--- Excerpts from a dataset ---
◇ ◇ ◇ ◇

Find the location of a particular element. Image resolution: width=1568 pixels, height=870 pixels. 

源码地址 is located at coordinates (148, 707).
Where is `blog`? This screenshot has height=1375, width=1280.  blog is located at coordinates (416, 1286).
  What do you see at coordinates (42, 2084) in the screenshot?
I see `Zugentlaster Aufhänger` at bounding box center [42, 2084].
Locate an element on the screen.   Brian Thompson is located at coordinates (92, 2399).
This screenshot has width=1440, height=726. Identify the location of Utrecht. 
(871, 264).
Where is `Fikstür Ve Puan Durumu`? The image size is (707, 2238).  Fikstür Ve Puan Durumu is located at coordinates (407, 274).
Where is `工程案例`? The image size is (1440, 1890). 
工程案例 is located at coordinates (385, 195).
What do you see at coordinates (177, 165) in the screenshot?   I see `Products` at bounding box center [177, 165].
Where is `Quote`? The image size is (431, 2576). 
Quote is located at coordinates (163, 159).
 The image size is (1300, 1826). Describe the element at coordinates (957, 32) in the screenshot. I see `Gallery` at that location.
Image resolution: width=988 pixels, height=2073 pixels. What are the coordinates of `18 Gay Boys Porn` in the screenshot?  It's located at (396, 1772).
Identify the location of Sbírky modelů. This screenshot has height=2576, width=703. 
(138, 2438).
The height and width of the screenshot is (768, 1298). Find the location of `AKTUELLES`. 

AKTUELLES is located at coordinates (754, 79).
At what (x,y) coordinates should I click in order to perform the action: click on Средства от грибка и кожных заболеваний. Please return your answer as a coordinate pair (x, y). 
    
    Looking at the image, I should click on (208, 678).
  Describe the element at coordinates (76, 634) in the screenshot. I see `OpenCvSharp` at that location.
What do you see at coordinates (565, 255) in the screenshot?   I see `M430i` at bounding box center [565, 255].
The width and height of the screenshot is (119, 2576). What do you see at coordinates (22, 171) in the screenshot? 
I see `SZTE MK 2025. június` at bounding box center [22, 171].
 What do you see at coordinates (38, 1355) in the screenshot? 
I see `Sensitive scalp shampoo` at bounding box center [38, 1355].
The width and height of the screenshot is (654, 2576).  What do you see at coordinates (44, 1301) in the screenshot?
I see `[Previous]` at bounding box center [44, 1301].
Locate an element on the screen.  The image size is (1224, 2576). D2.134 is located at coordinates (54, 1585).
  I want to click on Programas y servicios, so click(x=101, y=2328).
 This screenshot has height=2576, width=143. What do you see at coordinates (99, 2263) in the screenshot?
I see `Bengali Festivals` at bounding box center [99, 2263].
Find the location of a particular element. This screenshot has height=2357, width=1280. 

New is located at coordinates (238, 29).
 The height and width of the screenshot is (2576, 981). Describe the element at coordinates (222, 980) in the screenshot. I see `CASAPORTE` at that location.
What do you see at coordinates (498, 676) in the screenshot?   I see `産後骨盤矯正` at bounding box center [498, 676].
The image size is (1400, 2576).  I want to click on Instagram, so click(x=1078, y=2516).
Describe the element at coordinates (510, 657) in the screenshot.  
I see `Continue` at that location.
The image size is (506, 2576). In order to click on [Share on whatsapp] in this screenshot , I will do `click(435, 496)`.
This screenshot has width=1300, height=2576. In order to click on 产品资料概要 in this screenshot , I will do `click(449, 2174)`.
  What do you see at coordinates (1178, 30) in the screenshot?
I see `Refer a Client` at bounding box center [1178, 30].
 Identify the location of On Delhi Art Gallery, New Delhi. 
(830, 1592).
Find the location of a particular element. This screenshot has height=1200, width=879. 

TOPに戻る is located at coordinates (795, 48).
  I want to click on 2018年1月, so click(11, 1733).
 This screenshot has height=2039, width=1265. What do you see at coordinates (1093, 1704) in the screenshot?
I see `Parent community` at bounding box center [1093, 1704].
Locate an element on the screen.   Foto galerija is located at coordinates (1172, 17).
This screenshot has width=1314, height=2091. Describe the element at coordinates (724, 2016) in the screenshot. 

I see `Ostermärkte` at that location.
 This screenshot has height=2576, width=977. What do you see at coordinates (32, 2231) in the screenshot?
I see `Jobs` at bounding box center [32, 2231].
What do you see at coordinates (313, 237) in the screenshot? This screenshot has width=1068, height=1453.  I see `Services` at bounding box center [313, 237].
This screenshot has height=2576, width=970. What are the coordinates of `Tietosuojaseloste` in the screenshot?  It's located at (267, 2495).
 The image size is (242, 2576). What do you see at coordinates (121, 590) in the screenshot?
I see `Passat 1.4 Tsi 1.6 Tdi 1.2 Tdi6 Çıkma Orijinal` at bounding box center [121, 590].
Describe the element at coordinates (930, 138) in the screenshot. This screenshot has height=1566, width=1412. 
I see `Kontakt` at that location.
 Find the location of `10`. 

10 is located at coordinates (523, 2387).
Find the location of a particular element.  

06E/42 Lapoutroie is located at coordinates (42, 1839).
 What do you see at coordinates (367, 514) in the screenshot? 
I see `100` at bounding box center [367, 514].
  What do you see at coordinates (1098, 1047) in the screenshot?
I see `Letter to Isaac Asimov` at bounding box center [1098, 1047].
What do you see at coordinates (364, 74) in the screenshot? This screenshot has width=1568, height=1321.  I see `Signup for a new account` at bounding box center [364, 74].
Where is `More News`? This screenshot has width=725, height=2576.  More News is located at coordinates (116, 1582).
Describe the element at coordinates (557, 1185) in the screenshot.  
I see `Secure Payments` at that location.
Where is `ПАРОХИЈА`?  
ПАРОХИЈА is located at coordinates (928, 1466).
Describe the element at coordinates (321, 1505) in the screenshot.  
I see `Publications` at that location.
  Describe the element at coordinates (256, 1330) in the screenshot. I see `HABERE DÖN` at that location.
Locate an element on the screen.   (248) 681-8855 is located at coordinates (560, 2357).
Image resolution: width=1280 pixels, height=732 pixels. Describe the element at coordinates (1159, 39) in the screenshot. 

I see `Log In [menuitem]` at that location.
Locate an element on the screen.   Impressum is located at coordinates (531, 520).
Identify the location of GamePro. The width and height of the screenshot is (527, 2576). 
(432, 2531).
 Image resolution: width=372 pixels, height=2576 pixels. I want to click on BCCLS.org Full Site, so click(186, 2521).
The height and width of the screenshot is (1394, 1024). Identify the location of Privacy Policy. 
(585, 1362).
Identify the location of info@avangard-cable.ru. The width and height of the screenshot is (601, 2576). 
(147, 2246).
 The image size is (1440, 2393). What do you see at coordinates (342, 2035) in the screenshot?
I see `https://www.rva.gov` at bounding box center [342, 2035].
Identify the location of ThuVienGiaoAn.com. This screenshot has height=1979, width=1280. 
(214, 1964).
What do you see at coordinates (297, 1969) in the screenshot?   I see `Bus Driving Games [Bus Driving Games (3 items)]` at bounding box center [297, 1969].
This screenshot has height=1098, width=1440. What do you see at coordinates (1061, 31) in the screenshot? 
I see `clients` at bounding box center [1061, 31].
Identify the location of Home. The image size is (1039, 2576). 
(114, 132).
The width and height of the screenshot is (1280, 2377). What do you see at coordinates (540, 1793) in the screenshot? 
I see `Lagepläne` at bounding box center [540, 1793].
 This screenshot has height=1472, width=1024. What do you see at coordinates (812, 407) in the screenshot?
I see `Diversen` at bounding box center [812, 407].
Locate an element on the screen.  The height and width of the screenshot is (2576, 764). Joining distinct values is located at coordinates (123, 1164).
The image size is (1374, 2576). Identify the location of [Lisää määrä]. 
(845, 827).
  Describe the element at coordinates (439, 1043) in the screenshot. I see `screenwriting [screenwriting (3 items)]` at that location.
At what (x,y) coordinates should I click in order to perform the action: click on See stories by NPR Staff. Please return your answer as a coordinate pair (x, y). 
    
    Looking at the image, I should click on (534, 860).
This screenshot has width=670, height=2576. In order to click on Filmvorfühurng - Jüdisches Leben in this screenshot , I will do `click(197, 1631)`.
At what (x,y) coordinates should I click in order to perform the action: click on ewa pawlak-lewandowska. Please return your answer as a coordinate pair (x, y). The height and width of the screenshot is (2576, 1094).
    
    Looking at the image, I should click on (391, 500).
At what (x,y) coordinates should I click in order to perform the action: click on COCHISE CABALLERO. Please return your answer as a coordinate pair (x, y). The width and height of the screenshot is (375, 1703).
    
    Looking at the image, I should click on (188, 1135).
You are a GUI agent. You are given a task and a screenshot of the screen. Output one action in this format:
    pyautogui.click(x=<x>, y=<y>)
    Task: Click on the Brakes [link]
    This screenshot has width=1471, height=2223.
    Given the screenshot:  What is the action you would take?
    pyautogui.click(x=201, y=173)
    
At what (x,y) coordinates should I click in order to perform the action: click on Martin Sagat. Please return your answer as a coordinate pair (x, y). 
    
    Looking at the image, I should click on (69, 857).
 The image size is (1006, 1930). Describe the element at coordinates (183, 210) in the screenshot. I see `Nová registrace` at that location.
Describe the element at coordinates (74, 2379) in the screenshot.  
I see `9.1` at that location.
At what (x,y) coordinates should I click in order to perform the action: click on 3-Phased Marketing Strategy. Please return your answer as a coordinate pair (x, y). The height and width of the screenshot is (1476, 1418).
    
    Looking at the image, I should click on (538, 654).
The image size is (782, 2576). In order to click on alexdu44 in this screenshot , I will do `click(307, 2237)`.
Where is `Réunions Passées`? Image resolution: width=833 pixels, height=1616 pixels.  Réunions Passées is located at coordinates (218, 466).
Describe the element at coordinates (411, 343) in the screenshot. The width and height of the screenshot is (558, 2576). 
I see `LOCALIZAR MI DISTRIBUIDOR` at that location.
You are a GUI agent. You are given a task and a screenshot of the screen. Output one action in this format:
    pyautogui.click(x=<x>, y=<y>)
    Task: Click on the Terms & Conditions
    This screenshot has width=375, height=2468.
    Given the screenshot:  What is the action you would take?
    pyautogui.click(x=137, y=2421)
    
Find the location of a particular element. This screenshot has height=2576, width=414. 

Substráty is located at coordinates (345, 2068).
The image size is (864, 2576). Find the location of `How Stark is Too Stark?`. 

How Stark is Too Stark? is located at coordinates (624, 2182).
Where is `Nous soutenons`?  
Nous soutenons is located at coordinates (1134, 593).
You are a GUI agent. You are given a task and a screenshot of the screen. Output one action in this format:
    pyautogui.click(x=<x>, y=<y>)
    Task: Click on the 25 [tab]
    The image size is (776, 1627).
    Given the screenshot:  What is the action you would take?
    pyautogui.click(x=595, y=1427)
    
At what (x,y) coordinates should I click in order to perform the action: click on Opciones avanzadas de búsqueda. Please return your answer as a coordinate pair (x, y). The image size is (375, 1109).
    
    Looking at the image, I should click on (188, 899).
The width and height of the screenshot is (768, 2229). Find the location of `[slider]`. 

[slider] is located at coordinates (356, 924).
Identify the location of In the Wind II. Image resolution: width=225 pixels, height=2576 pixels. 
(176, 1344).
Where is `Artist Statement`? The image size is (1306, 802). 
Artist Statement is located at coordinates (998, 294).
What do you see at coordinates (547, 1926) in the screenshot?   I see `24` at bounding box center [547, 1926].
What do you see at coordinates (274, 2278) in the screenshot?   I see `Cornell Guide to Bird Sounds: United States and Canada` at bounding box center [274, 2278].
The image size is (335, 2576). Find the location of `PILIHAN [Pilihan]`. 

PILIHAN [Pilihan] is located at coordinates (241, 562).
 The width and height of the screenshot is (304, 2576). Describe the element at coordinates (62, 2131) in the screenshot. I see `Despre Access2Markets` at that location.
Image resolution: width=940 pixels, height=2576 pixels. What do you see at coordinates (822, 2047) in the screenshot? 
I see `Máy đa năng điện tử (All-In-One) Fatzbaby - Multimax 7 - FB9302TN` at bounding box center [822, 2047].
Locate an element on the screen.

◇ ◇ ◇ ◇

--- DESCRIPTION OF THE TASK ---
Write out exactly the lines that run from the one containing "Task: Click on the 25 [tab]" to the end of the records, both end lines included.

--- RESPONSE BELOW ---
    Task: Click on the 25 [tab]
    The image size is (776, 1627).
    Given the screenshot:  What is the action you would take?
    pyautogui.click(x=595, y=1427)
    
At what (x,y) coordinates should I click in order to perform the action: click on Opciones avanzadas de búsqueda. Please return your answer as a coordinate pair (x, y). The image size is (375, 1109).
    
    Looking at the image, I should click on (188, 899).
The width and height of the screenshot is (768, 2229). Find the location of `[slider]`. 

[slider] is located at coordinates (356, 924).
Identify the location of In the Wind II. Image resolution: width=225 pixels, height=2576 pixels. 
(176, 1344).
Where is `Artist Statement`? The image size is (1306, 802). 
Artist Statement is located at coordinates (998, 294).
What do you see at coordinates (547, 1926) in the screenshot?   I see `24` at bounding box center [547, 1926].
What do you see at coordinates (274, 2278) in the screenshot?   I see `Cornell Guide to Bird Sounds: United States and Canada` at bounding box center [274, 2278].
The image size is (335, 2576). Find the location of `PILIHAN [Pilihan]`. 

PILIHAN [Pilihan] is located at coordinates (241, 562).
 The width and height of the screenshot is (304, 2576). Describe the element at coordinates (62, 2131) in the screenshot. I see `Despre Access2Markets` at that location.
Image resolution: width=940 pixels, height=2576 pixels. What do you see at coordinates (822, 2047) in the screenshot? 
I see `Máy đa năng điện tử (All-In-One) Fatzbaby - Multimax 7 - FB9302TN` at bounding box center [822, 2047].
Locate an element on the screen.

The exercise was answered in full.